Envudeucitinib Outperforms Placebo and Apremilast in Phase 3 Psoriasis Trials

Key Takeaways

• Envudeucitinib demonstrated superior efficacy vs placebo and apremilast across multiple endpoints in Phase 3 ONWARD trials.
• High rates of skin clearance, including PASI-90 and PASI-100, were achieved by Week 24, with meaningful improvements in itch and scalp psoriasis.
• The TYK2 inhibitor was well tolerated, with a favorable safety profile and low rates of serious adverse events.

Envudeucitinib, a next-generation oral tyrosine kinase 2 (TYK2) inhibitor, demonstrated significant efficacy and a favorable safety profile in patients with moderate-to-severe plaque psoriasis, according to Phase 3 data from the ONWARD 1 and ONWARD 2 trials presented by Andrew Blauvelt, MD, MBA, at the American Academy of Dermatology (AAD) 2026 Annual Meeting.

The randomized, double-blind studies enrolled more than 1,700 patients and compared envudeucitinib 40 mg twice daily with placebo through Week 16 and with apremilast through Week 24. Dr. Blauvelt emphasized the importance of the dataset, noting, “We don’t have very many Phase 3 reveals in our specialty. … This often leads to approval of drugs.” 

Envudeucitinib is designed as a selective, allosteric TYK2 inhibitor to avoid broader JAK1/2/3 inhibition.

“It has been specifically designed to be an allosteric inhibitor that's specific for TYK2 to avoid blockade of JAK1, JAK2, and JAK3,” Dr. Blauvelt said. 

At Week 16, both co-primary endpoints were met. PASI-75 responses were achieved in 76.5% and 70.4% of patients receiving envudeucitinib in ONWARD 1 and 2, respectively, compared with 18.7% and 13.7% for placebo (P < .0001). Similarly, sPGA 0/1 responses reached 61.0% and 57.3% vs 10.0% and 5.7% with placebo (P < .0001).
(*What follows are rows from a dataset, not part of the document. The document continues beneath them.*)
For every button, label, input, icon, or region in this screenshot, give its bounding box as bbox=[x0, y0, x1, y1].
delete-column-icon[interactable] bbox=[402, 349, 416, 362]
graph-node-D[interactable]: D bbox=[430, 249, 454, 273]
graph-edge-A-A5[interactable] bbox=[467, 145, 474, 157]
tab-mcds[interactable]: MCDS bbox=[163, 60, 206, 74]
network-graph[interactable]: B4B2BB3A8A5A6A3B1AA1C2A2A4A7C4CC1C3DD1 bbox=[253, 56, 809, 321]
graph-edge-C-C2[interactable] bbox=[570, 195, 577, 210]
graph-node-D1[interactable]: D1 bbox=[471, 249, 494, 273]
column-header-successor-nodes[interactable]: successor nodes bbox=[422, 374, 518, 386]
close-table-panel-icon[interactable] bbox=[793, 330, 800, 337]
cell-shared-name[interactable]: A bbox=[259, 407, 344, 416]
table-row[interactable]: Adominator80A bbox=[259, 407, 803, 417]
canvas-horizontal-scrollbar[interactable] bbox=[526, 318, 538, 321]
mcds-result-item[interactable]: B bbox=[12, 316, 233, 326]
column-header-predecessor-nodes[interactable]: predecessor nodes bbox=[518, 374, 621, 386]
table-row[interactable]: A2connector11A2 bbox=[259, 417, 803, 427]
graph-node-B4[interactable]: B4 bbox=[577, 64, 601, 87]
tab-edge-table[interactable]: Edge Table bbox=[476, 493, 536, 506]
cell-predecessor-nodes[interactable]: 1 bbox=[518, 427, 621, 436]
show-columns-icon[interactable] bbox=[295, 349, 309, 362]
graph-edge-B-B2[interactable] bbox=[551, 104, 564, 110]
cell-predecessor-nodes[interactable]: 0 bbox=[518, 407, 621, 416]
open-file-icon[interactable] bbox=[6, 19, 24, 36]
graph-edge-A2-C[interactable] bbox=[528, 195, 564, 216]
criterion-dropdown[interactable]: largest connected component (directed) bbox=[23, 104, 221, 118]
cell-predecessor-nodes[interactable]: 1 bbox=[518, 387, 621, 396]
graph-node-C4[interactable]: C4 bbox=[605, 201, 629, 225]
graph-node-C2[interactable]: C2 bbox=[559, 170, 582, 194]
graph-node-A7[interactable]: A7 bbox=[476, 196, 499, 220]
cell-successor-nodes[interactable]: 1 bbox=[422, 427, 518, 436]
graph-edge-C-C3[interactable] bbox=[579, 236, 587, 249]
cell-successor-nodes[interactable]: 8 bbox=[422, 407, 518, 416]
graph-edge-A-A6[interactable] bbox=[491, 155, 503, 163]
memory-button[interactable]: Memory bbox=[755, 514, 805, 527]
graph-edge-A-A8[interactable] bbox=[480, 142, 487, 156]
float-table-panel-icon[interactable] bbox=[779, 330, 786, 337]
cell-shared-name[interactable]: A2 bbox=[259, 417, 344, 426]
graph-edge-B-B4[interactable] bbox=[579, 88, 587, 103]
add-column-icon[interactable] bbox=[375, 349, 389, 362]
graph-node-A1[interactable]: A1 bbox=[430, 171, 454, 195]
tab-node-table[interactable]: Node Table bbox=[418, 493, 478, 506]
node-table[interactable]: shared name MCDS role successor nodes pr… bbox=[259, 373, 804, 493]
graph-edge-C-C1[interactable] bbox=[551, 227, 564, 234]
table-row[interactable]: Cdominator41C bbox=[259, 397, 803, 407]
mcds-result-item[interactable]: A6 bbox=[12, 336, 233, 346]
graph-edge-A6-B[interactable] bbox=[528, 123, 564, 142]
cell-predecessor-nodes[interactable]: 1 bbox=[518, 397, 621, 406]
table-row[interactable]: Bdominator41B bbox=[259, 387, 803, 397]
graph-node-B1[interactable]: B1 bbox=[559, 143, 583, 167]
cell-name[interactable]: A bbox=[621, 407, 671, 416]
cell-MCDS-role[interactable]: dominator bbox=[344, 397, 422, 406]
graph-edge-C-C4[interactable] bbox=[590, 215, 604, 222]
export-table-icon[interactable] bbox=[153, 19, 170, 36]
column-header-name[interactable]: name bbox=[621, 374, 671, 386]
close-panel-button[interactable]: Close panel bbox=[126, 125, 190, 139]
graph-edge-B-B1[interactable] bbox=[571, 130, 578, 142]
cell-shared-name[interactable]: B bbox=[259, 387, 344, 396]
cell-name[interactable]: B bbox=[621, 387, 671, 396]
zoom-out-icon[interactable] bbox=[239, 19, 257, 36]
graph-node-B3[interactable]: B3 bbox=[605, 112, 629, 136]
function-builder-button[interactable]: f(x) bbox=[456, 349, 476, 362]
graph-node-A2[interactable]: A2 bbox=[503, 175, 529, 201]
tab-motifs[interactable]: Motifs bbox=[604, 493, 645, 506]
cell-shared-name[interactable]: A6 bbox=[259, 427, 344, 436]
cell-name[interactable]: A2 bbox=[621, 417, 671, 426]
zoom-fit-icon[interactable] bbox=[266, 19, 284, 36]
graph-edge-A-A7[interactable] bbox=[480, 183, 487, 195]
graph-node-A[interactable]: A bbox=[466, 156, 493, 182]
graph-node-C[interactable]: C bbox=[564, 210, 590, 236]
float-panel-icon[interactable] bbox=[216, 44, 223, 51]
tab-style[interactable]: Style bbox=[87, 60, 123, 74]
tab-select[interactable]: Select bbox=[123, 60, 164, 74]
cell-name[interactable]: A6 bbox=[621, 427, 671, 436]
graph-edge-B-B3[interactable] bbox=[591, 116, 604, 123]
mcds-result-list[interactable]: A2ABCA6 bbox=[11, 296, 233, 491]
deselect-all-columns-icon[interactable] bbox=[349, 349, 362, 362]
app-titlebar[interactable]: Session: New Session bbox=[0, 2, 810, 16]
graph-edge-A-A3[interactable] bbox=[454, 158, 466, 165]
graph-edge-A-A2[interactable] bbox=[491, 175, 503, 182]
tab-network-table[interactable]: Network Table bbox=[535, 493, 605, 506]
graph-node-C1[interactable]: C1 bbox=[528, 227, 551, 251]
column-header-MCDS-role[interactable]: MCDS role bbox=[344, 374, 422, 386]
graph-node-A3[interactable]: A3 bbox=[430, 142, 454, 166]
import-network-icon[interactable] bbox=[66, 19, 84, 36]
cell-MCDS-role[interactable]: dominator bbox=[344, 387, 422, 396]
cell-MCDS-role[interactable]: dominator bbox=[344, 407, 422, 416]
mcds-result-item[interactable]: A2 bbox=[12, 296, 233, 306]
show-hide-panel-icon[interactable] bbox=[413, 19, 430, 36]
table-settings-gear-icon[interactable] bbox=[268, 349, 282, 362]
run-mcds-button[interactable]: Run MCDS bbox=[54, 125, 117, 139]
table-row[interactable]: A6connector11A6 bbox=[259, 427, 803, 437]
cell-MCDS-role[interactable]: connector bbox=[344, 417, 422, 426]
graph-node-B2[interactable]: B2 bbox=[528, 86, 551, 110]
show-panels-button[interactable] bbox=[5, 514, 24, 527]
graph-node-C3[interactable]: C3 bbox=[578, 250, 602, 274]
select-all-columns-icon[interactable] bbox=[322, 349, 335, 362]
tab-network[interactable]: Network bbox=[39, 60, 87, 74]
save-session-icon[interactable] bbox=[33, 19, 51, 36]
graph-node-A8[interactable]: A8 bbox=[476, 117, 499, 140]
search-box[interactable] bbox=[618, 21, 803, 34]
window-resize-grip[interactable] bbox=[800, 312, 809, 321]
By Week 24, envudeucitinib demonstrated superiority over apremilast, with PASI-90 achieved in 68.0% and 62.1% of patients vs 25.6% in both trials (P < .0001). PASI-100 responses were also higher (41.0% and 39.5% vs 8.5% and 13.0%, respectively). Improvements extended to symptoms, with itch reductions significantly greater than placebo at Week 16 (least squares mean change −4.1 and −4.8 vs −0.9 and −1.6; P < .0001). Scalp psoriasis outcomes also favored envudeucitinib.
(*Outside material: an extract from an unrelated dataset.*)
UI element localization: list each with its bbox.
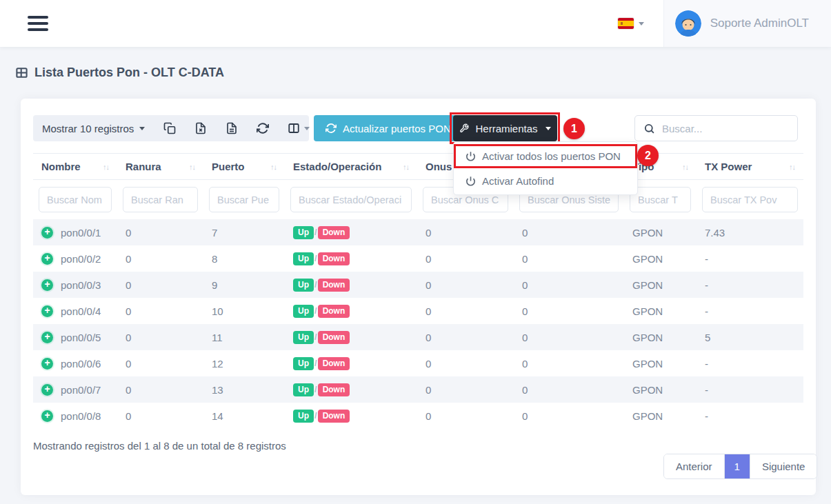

Dr. Blauvelt noted that the drug was engineered for sustained activity, with 24-hour coverage “to get complete blockade of TYK2 activity during the entire 24-hour period.” 

Safety findings were consistent across studies. Most treatment-emergent adverse events were mild to moderate, with headache, nasopharyngitis, acne, and upper respiratory tract infection among the most common. Serious adverse events were infrequent (2.7%) and largely unrelated to treatment, with no deaths or significant laboratory abnormalities reported.